Adormecem na cama dos pais, dão abraços e dizem amo-te com demasiada facilidade…
É curioso. O mimo, essa entidade quase mitológica, parece ter crescido exponencialmente, ao contrário da paciência adulta, que encolheu mais rápido que a duração dos salários em Portugal.
Queridos seres adultos NÃO HÁ MIMO A MAIS, HÁ REGRAS A MENOS. E não, não regras daquelas que vinham com chinelo voador e silêncio obrigatório. Falo de limites básicos, coerentes, daqueles que não mudam consoante o dia de trabalho do dito adulto.
“O meu filho tem uma personalidade muito forte” que traduzido é o meu filho “manda em tudo o que quer” porque alguém deixou de orientar… faz birras porque ninguém lhe explicou, com calma, repetição e alguma firmeza, que o mundo não gira ao ritmo dos seus caprichos. Não é excesso de amor meus caros é ausência de direção.
Confundimos escutar com ceder, respeitar com permitir tudo, acolher com evitar qualquer frustração. E depois espantamo-nos: “ai, estas crianças…”. Pois. Estas crianças que crescem a negociar o que nunca deveria estar em negociação.

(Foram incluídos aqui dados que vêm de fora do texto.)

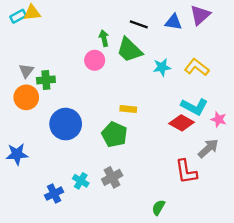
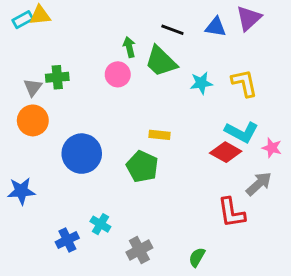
yellow L-shape: (197, 67) -> (244, 83), turned 40
green cross: (46, 80) -> (57, 77), moved
gray cross: (112, 177) -> (139, 250), moved

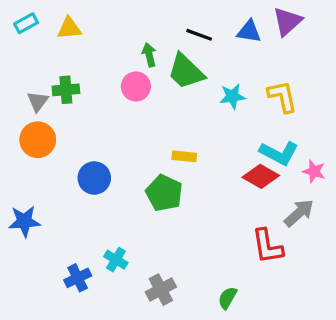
yellow triangle: (40, 15) -> (69, 28), moved
blue circle: (82, 154) -> (94, 178), size x0.7

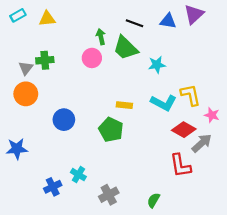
yellow L-shape: (282, 96) -> (190, 95), moved
cyan L-shape: (279, 153) -> (164, 103), moved
red diamond: (261, 176) -> (184, 130), moved

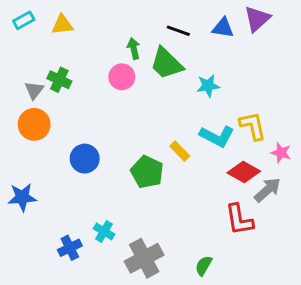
green cross: (45, 60) -> (59, 80), turned 30
yellow rectangle: (124, 105) -> (180, 151), moved, turned 40
gray cross: (109, 195) -> (144, 258), size x1.4

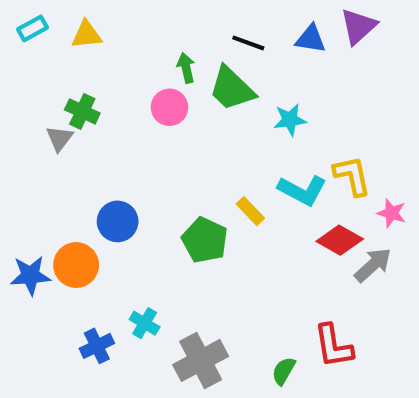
gray triangle: (34, 90) -> (59, 138), moved
orange circle: (34, 124) -> (76, 265), moved
red L-shape: (239, 220) -> (333, 346), moved

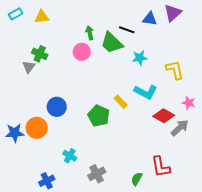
black line: (248, 43) -> (127, 30), moved
yellow L-shape: (352, 176) -> (175, 70), moved
blue cross: (97, 346) -> (47, 181), moved
gray cross: (201, 360) -> (97, 174), size x0.7

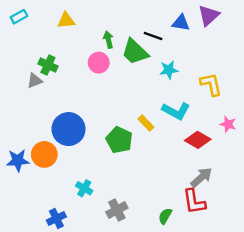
yellow triangle: (42, 17) -> (66, 20), moved
gray triangle: (29, 67) -> (35, 81), turned 32
blue circle: (57, 107) -> (68, 129), size x1.4
gray arrow: (180, 128) -> (201, 177), moved

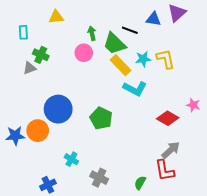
cyan rectangle: (19, 17) -> (23, 32), moved, turned -64
yellow L-shape: (211, 84) -> (166, 59), moved
cyan L-shape: (176, 111) -> (135, 89), moved
yellow rectangle: (146, 123) -> (121, 65), moved, size x1.5
gray cross: (117, 210) -> (99, 178), turned -36

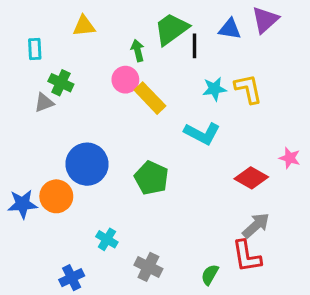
black line: (130, 30) -> (194, 46), turned 70
green trapezoid: (114, 44) -> (171, 29), moved, turned 100
yellow rectangle: (121, 65) -> (150, 98), moved

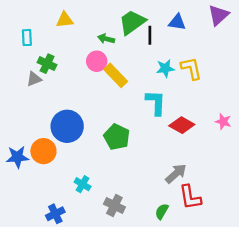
purple triangle: (265, 20) -> (218, 15), moved
green arrow: (138, 50) -> (106, 39), turned -63
cyan L-shape: (202, 133) -> (156, 103), turned -116
red diamond: (251, 178) -> (182, 125), moved
gray arrow: (256, 226) -> (176, 174), moved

Dar limites não é falta de afeto. É, na verdade, uma das formas mais exigentes de amar. Dá trabalho, cansa, repete-se mil vezes. Não rende vídeos fofos nem aplausos imediatos. Mas constrói algo raro: adultos que sabem viver com os outros e não apenas consigo próprios.
Portanto, talvez o problema não seja o tal “mimo a mais”. Talvez seja o adulto a menos.
Mas claro, isso já dá mais trabalho do que culpar a geração seguinte.